Easy solution: scream angerly at the kid and threaten to beat him. "Get off the trail! Get off the damn trail!" Then, "I'm gonna put on a little show of my own. I'm gonna give you the beating of a lifetime in front of these people," as you slide your belt off.

Should educate the little bugger.

post #44 of 48
Or take his nickel bag away from him.
post #45 of 48
Neat link, SnoKarver. Does that mean we should all ski real slowly until the crowd ahead moves far enough away that we can LET IT RIP!?

Grolby, what you experienced has happened to me too. [img]redface.gif[/img] You feel so free and alive when rippin' that you lose sight of other guy's reality. It seems to me a slow and unpredictable reality. Now, if I could only convince him that MY reality should be his too. : :
post #46 of 48
If it gets too busy on the groom then ski the trees. Anyone out there is either in control : or just trying to survive. : and is only a threat to themselves.
post #47 of 48

There has been far too much talk about the other guys responsibility on this forum. Your thread was going the same way.

Remember the song ... "buffalo girls go round the outside, round the outside" and a clear path through the debris will always appear.
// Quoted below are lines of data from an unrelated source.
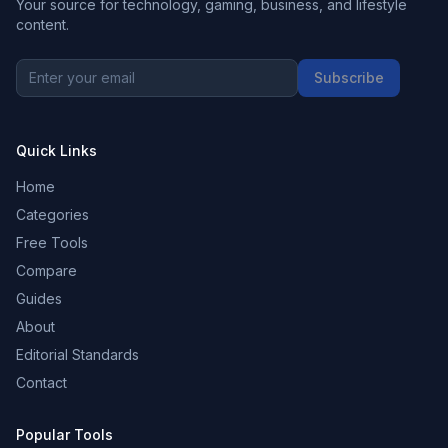
Your source for technology, gaming, business, and lifestyle
content.
Subscribe
Quick Links
Home
Categories
Free Tools
Compare
Guides
About
Editorial Standards
Contact
Popular Tools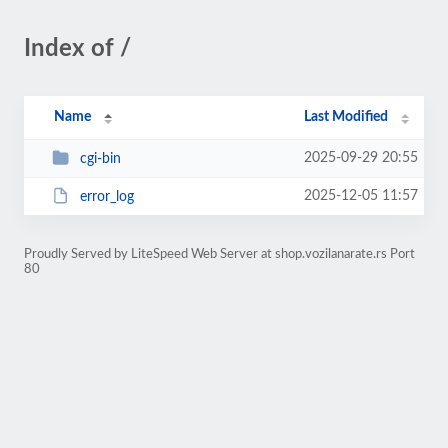
Index of /
Name
Last Modified
2025-09-29 20:55
cgi-bin
2025-12-05 11:57
error_log
Proudly Served by LiteSpeed Web Server at shop.vozilanarate.rs Port
80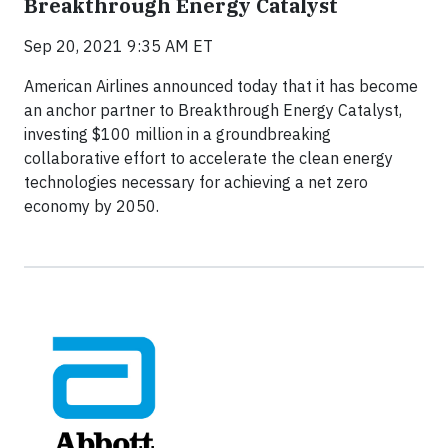
Breakthrough Energy Catalyst
Sep 20, 2021 9:35 AM ET
American Airlines announced today that it has become
an anchor partner to Breakthrough Energy Catalyst,
investing $100 million in a groundbreaking
collaborative effort to accelerate the clean energy
technologies necessary for achieving a net zero
economy by 2050.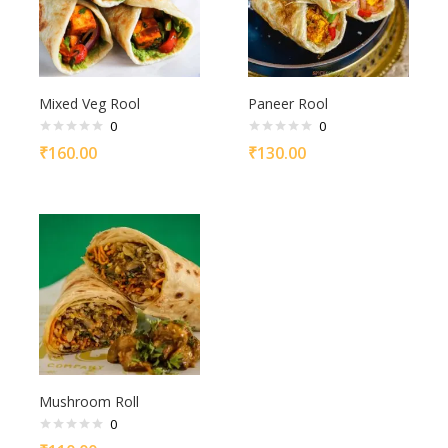
Mixed Veg Rool
Paneer Rool
0
0
₹
160.00
₹
130.00
Mushroom Roll
0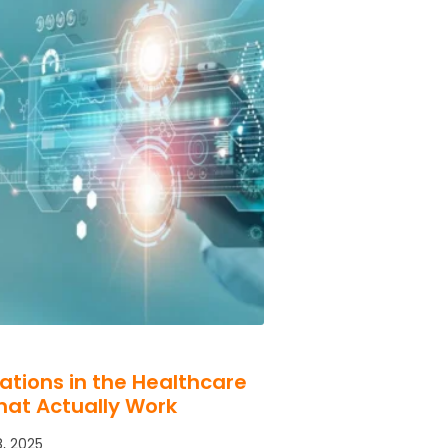
cations in the Healthcare
hat Actually Work
, 2025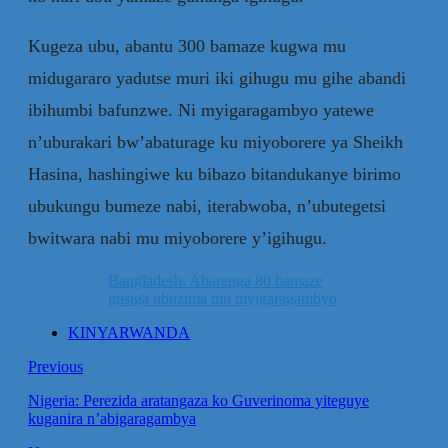
Kugeza ubu, abantu 300 bamaze kugwa mu
midugararo yadutse muri iki gihugu mu gihe abandi
ibihumbi bafunzwe. Ni myigaragambyo yatewe
n’uburakari bw’abaturage ku miyoborere ya Sheikh
Hasina, hashingiwe ku bibazo bitandukanye birimo
ubukungu bumeze nabi, iterabwoba, n’ubutegetsi
bwitwara nabi mu miyoborere y’igihugu.
Bangladesh: Abarenga 80 bamaze
gusiga ubuzima mu myigaragambyo
KINYARWANDA
Previous
Nigeria: Perezida aratangaza ko Guverinoma yiteguye
kuganira n’abigaragambya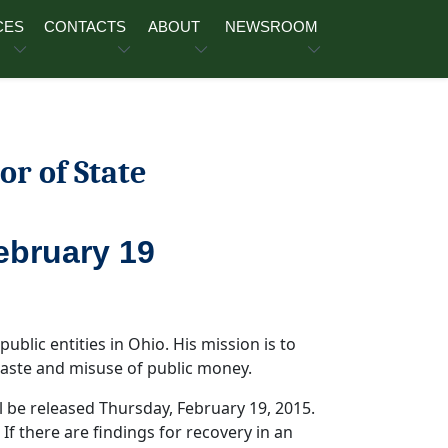
CES
CONTACTS
ABOUT
NEWSROOM
or of State
ebruary 19
public entities in Ohio. His mission is to
 waste and misuse of public money.
l be released Thursday, February 19, 2015.
 If there are findings for recovery in an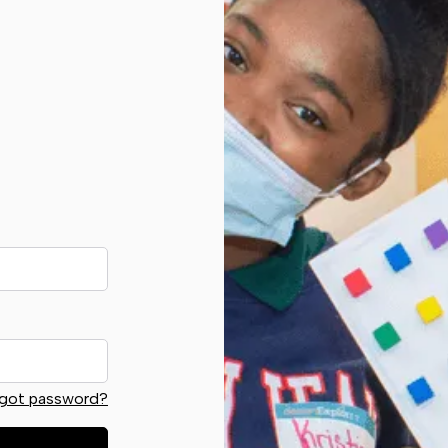
got password?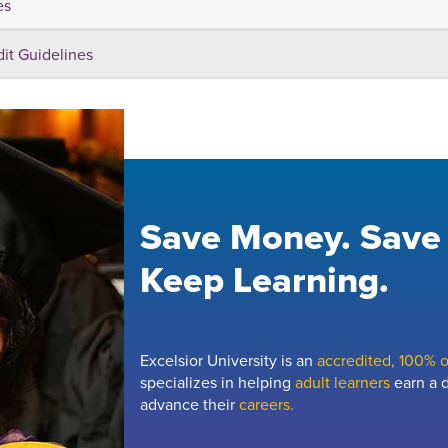
es
dit Guidelines
Save Money. Save
Keep Learning.
Excelsior University is an
accredited, 100% on
specializes in helping
adult learners
earn a d
advance their
careers.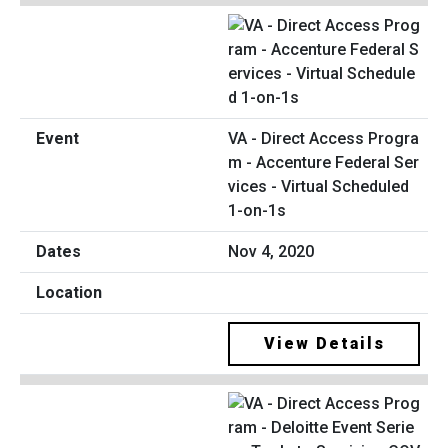
VA - Direct Access Progra
m - Accenture Federal Ser
vices - Virtual Scheduled
1-on-1s
Nov 4, 2020
View Details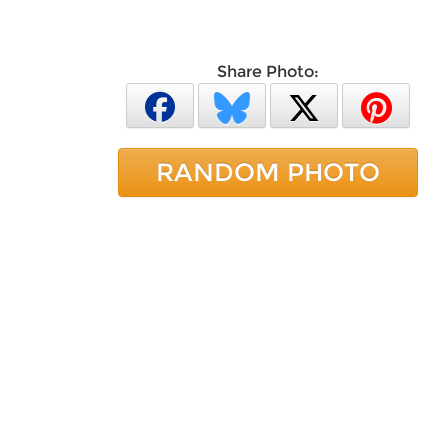
Share Photo:
RANDOM PHOTO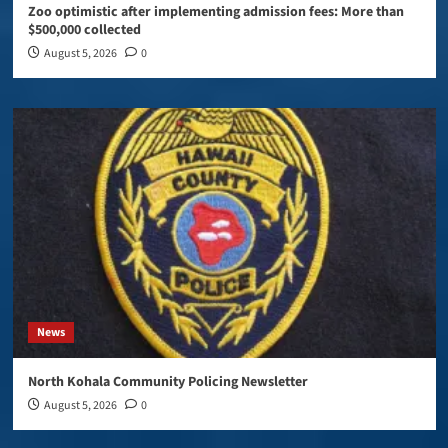
Zoo optimistic after implementing admission fees: More than
$500,000 collected
August 5, 2026
0
News
North Kohala Community Policing Newsletter
August 5, 2026
0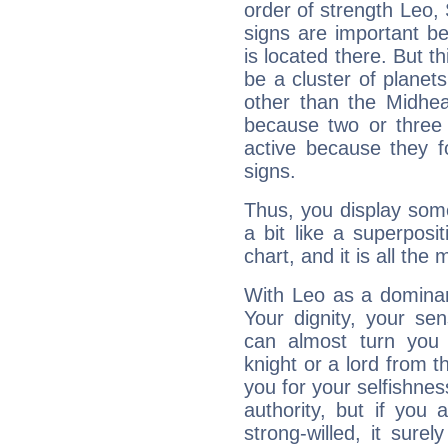
order of strength Leo, 
signs are important b
is located there. But t
be a cluster of planet
other than the Midhe
because two or three 
active because they 
signs.
Thus, you display some 
a bit like a superposi
chart, and it is all the
With Leo as a dominant
Your dignity, your se
can almost turn you 
knight or a lord from 
you for your selfishne
authority, but if you 
strong-willed, it surel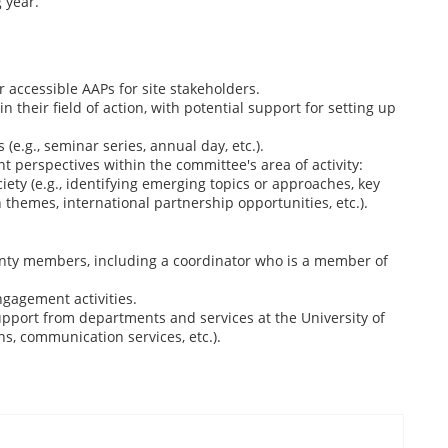
 year.
r accessible AAPs for site stakeholders.
their field of action, with potential support for setting up
 (e.g., seminar series, annual day, etc.).
 perspectives within the committee's area of activity:
ciety (e.g., identifying emerging topics or approaches, key
n themes, international partnership opportunities, etc.).
ty members, including a coordinator who is a member of
gagement activities.
pport from departments and services at the University of
ns, communication services, etc.).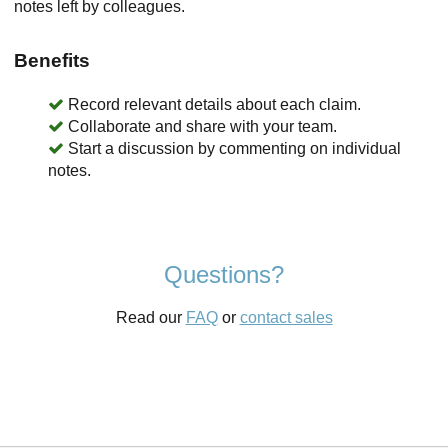
notes left by colleagues.
Benefits
Record relevant details about each claim.
Collaborate and share with your team.
Start a discussion by commenting on individual
notes.
Questions?
Read our
FAQ
or
contact sales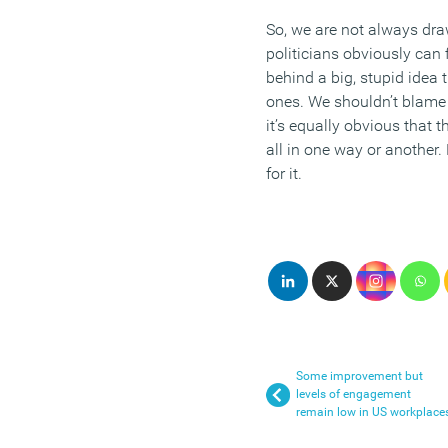
So, we are not always dr
politicians obviously can f
behind a big, stupid idea 
ones. We shouldn’t blame
it’s equally obvious that t
all in one way or another.
for it.
Some improvement but
levels of engagement
remain low in US workplace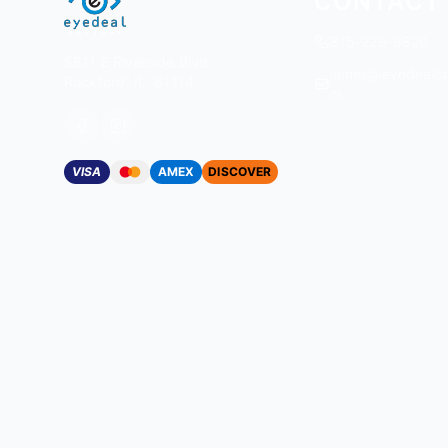
CONTACT
815-229-9820
5811 E Riverside Blvd,
james@eyedealop
Rockford, IL, 61114
m
VISA
AMEX
DISCOVER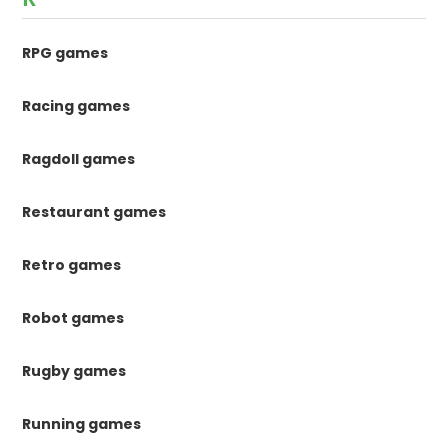
RPG games
Racing games
Ragdoll games
Restaurant games
Retro games
Robot games
Rugby games
Running games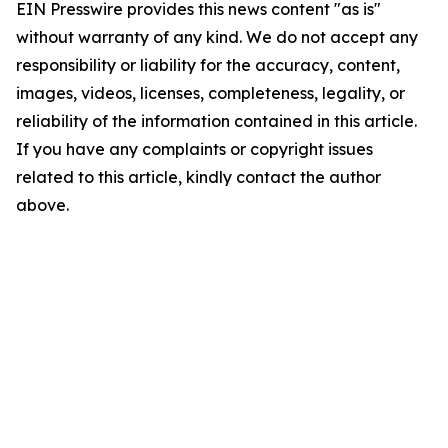
EIN Presswire provides this news content "as is"
without warranty of any kind. We do not accept any
responsibility or liability for the accuracy, content,
images, videos, licenses, completeness, legality, or
reliability of the information contained in this article.
If you have any complaints or copyright issues
related to this article, kindly contact the author
above.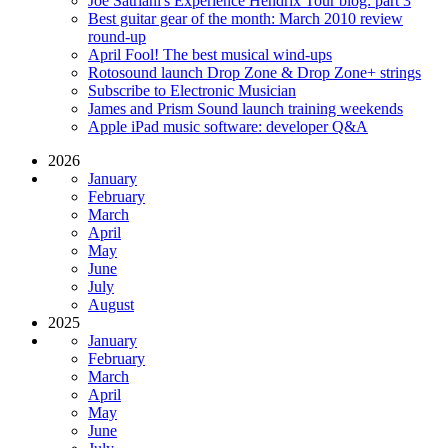
Joe Satriani's Experience Hendrix Tour blog: part 3
Best guitar gear of the month: March 2010 review
round-up
April Fool! The best musical wind-ups
Rotosound launch Drop Zone & Drop Zone+ strings
Subscribe to Electronic Musician
James and Prism Sound launch training weekends
Apple iPad music software: developer Q&A
2026
January
February
March
April
May
June
July
August
2025
January
February
March
April
May
June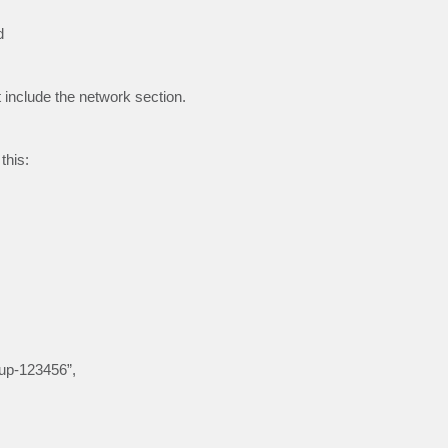
d
include the network section.
this:
oup-123456”,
Share the hill and be safe .... its up to you.

Happy skiing.

Oz [img]smile.gif[/img]
post #48 of 48
The usual story here, this week I was doing what little speed control we do at Big Sky. Its 3:00 (15:00) and the trail I am on is crowded even for Big Sky standards. This trail is marked on the trail map as a slow skiing area. A guy flys by going staight and fast. I am on a snowmoblie so I follow him. I meet with him at the bootom of a lift to discuss things. Until he unplugs his walkman, there is poor interface of ideas. He unplugs one ear and immediately starts right back at me. "I was only doing 35 mph, I am a season pass holder and know this mountain well. I was along the treeline and staying clear of the beginners... etc". No point in me getting my blood pressure elevated so I let him rant. End the discussion by suggesting he take a less crowded route down the hill. No response except a hostile look. This guy was as old as I am (40+) not even close to the usual young out of control skier. On the other hand, the 3 sub-20 year olds I talked to about tucking were way polite and apologetic. Go figure.